INPUT

========

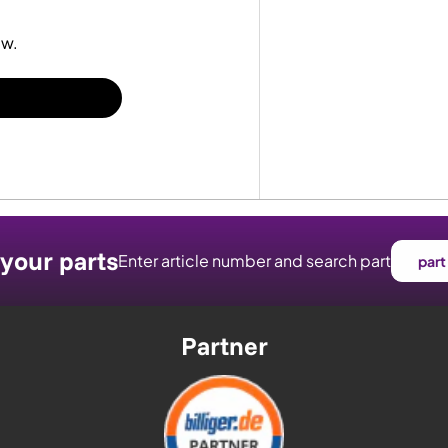
ew.
 your parts
Enter article number and search part
part
Partner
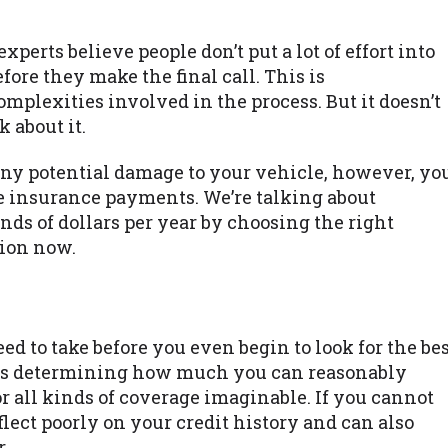
perts believe people don’t put a lot of effort into
fore they make the final call. This is
mplexities involved in the process. But it doesn’t
 about it.
any potential damage to your vehicle, however, yo
 insurance payments. We’re talking about
ds of dollars per year by choosing the right
ion now.
d to take before you even begin to look for the be
ps is determining how much you can reasonably
for all kinds of coverage imaginable. If you cannot
flect poorly on your credit history and can also
.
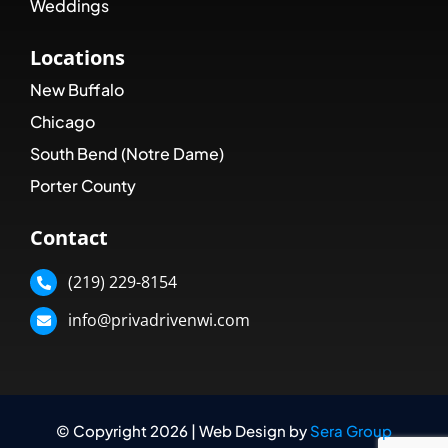
Weddings
Locations
New Buffalo
Chicago
South Bend (Notre Dame)
Porter County
Contact
(219) 229-8154
info@privadrivenwi.com
© Copyright 2026 | Web Design by
Sera Group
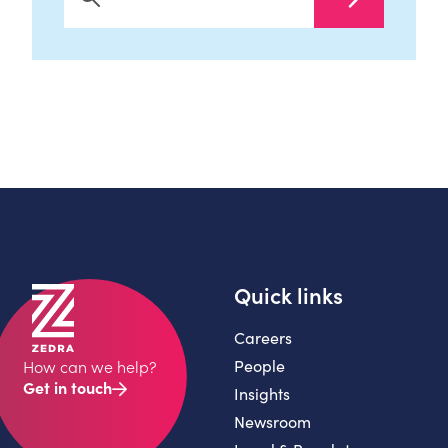
Search Now
Quick links
Careers
People
How can we help?
Get in touch
Insights
Newsroom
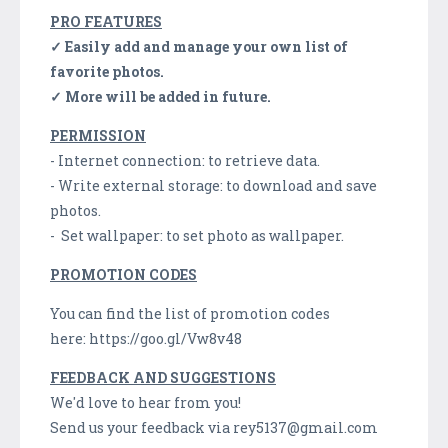
PRO FEATURES
✓ Easily add and manage your own list of
favorite photos.
✓ More will be added in future.
PERMISSION
- Internet connection: to retrieve data.
- Write external storage: to download and save
photos.
- Set wallpaper: to set photo as wallpaper.
PROMOTION CODES
You can find the list of promotion codes
here: https://goo.gl/Vw8v48
FEEDBACK AND SUGGESTIONS
We'd love to hear from you!
Send us your feedback via rey5137@gmail.com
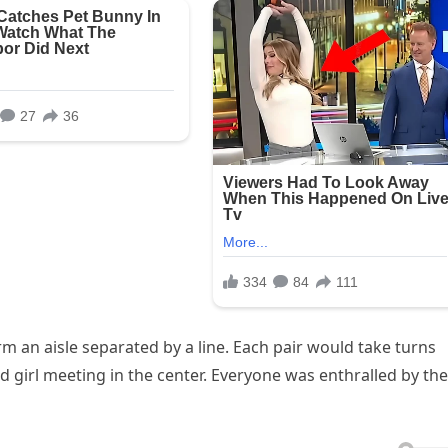
rm an aisle separated by a line. Each pair would take turns
d girl meeting in the center. Everyone was enthralled by the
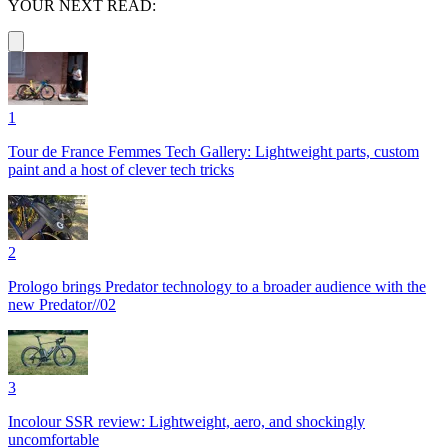
YOUR NEXT READ:
1
Tour de France Femmes Tech Gallery: Lightweight parts, custom
paint and a host of clever tech tricks
2
Prologo brings Predator technology to a broader audience with the
new Predator//02
3
Incolour SSR review: Lightweight, aero, and shockingly
uncomfortable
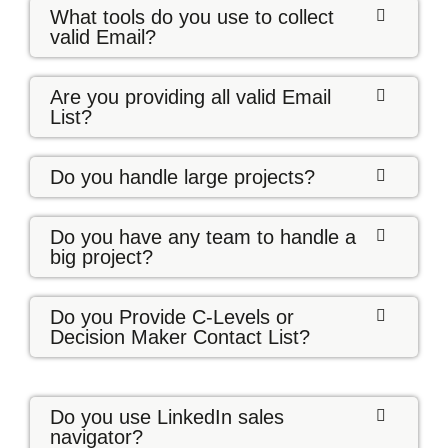
What tools do you use to collect
valid Email?
Are you providing all valid Email
List?
Do you handle large projects?
Do you have any team to handle a
big project?
Do you Provide C-Levels or
Decision Maker Contact List?
Do you use LinkedIn sales
navigator?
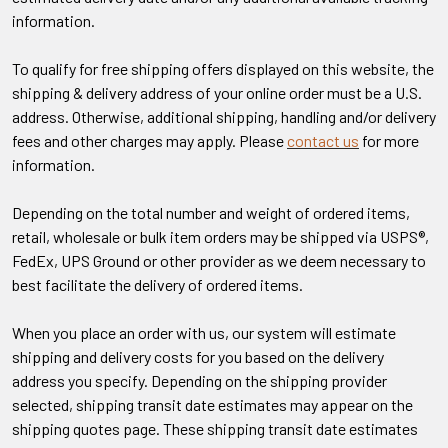
information.
To qualify for free shipping offers displayed on this website, the
shipping & delivery address of your online order must be a U.S.
address. Otherwise, additional shipping, handling and/or delivery
fees and other charges may apply. Please
contact us
for more
information.
Depending on the total number and weight of ordered items,
retail, wholesale or bulk item orders may be shipped via USPS®,
FedEx, UPS Ground or other provider as we deem necessary to
best facilitate the delivery of ordered items.
When you place an order with us, our system will estimate
shipping and delivery costs for you based on the delivery
address you specify. Depending on the shipping provider
selected, shipping transit date estimates may appear on the
shipping quotes page. These shipping transit date estimates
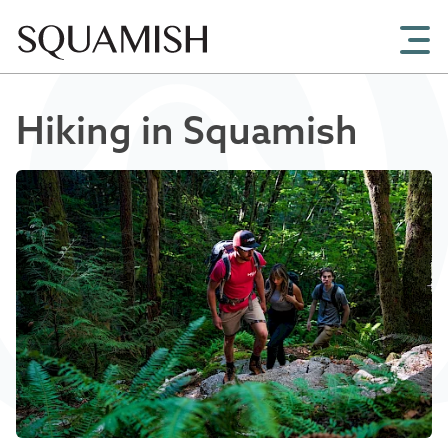
Skip to Main Content
Hiking in Squamish
Chris Christie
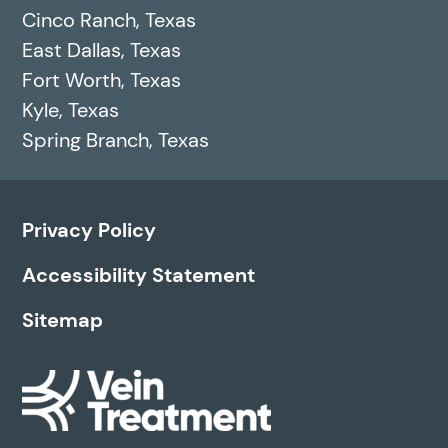
Cinco Ranch, Texas
East Dallas, Texas
Fort Worth, Texas
Kyle, Texas
Spring Branch, Texas
Privacy Policy
Accessibility Statement
Sitemap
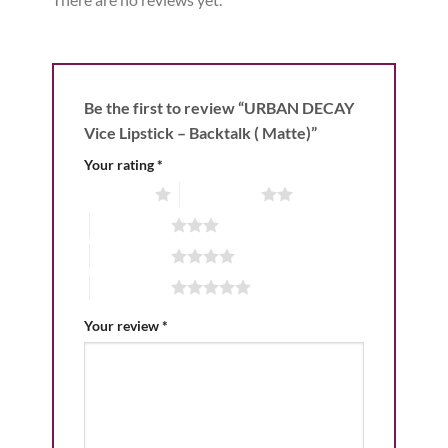
Be the first to review “URBAN DECAY
Vice Lipstick – Backtalk ( Matte)”
Your rating
*
1 of 5 stars
2 of 5 stars
3 of 5 stars
4 of 5 stars
5 of 5 stars
Your review
*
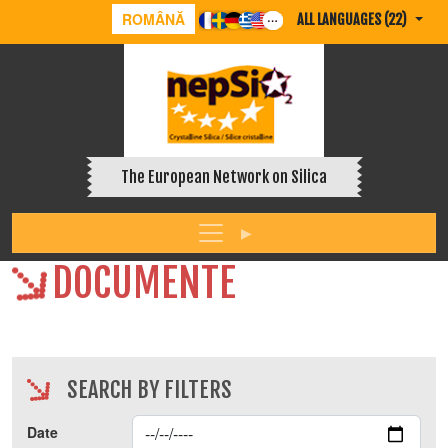
ROMÂNĂ
ALL LANGUAGES (22)
The European Network on Silica
DOCUMENTE
SEARCH BY FILTERS
Date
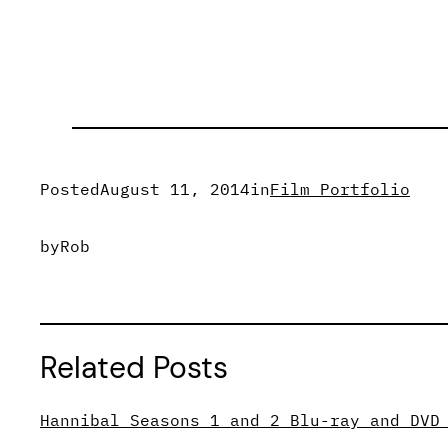
Posted
August 11, 2014
in
Film Portfolio
by
Rob
Related Posts
Hannibal Seasons 1 and 2 Blu-ray and DVD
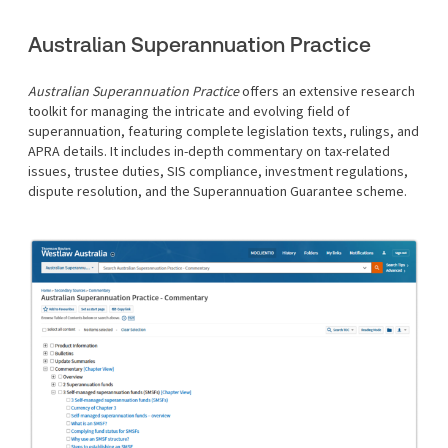
Australian Superannuation Practice
Australian Superannuation Practice
offers an extensive research
toolkit for managing the intricate and evolving field of
superannuation, featuring complete legislation texts, rulings, and
APRA details. It includes in-depth commentary on tax-related
issues, trustee duties, SIS compliance, investment regulations,
dispute resolution, and the Superannuation Guarantee scheme.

========

WORK TASK
Copy each line above exactly, with no images.

EXERCISE SOLUTION
ew.
 your parts
Enter article number and search part
part
Partner
perts believe people don’t put a lot of effort into
fore they make the final call. This is
mplexities involved in the process. But it doesn’t
 about it.
any potential damage to your vehicle, however, yo
 insurance payments. We’re talking about
ds of dollars per year by choosing the right
ion now.
d to take before you even begin to look for the be
ps is determining how much you can reasonably
for all kinds of coverage imaginable. If you cannot
flect poorly on your credit history and can also
.
Weddings
Locations
New Buffalo
Chicago
South Bend (Notre Dame)
Porter County
Contact
(219) 229-8154
info@privadrivenwi.com
© Copyright 2026 | Web Design by
Sera Group
Search Now
Quick links
Careers
People
How can we help?
Get in touch
Insights
Newsroom
PRO FEATURES
✓ Easily add and manage your own list of
favorite photos.
✓ More will be added in future.
PERMISSION
- Internet connection: to retrieve data.
- Write external storage: to download and save
photos.
- Set wallpaper: to set photo as wallpaper.
PROMOTION CODES
You can find the list of promotion codes
here: https://goo.gl/Vw8v48
FEEDBACK AND SUGGESTIONS
We'd love to hear from you!
Send us your feedback via rey5137@gmail.com
rm an aisle separated by a line. Each pair would take turns
d girl meeting in the center. Everyone was enthralled by the
YOUR NEXT READ:
1
Tour de France Femmes Tech Gallery: Lightweight parts, custom
paint and a host of clever tech tricks
2
Prologo brings Predator technology to a broader audience with the
new Predator//02
3
Incolour SSR review: Lightweight, aero, and shockingly
uncomfortable
What tools do you use to collect
valid Email?
Are you providing all valid Email
List?
Do you handle large projects?
Do you have any team to handle a
big project?
Do you Provide C-Levels or
Decision Maker Contact List?
Do you use LinkedIn sales
navigator?
information.
To qualify for free shipping offers displayed on this website, the
shipping & delivery address of your online order must be a U.S.
address. Otherwise, additional shipping, handling and/or delivery
fees and other charges may apply. Please
contact us
for more
information.
Depending on the total number and weight of ordered items,
retail, wholesale or bulk item orders may be shipped via USPS®,
FedEx, UPS Ground or other provider as we deem necessary to
best facilitate the delivery of ordered items.
When you place an order with us, our system will estimate
shipping and delivery costs for you based on the delivery
address you specify. Depending on the shipping provider
selected, shipping transit date estimates may appear on the
shipping quotes page. These shipping transit date estimates
Skip to Main Content
Hiking in Squamish
Chris Christie
Cinco Ranch, Texas
East Dallas, Texas
Fort Worth, Texas
Kyle, Texas
Spring Branch, Texas
Privacy Policy
Accessibility Statement
Sitemap
Be the first to review “URBAN DECAY
Vice Lipstick – Backtalk ( Matte)”
Your rating
*
1 of 5 stars
2 of 5 stars
3 of 5 stars
4 of 5 stars
5 of 5 stars
Your review
*
ROMÂNĂ
ALL LANGUAGES (22)
The European Network on Silica
DOCUMENTE
SEARCH BY FILTERS
Date
Posted
August 11, 2014
in
Film Portfolio
by
Rob
Related Posts
Hannibal Seasons 1 and 2 Blu-ray and DVD
Australian Superannuation Practice
Australian Superannuation Practice
offers an extensive research
toolkit for managing the intricate and evolving field of
superannuation, featuring complete legislation texts, rulings, and
APRA details. It includes in-depth commentary on tax-related
issues, trustee duties, SIS compliance, investment regulations,
dispute resolution, and the Superannuation Guarantee scheme.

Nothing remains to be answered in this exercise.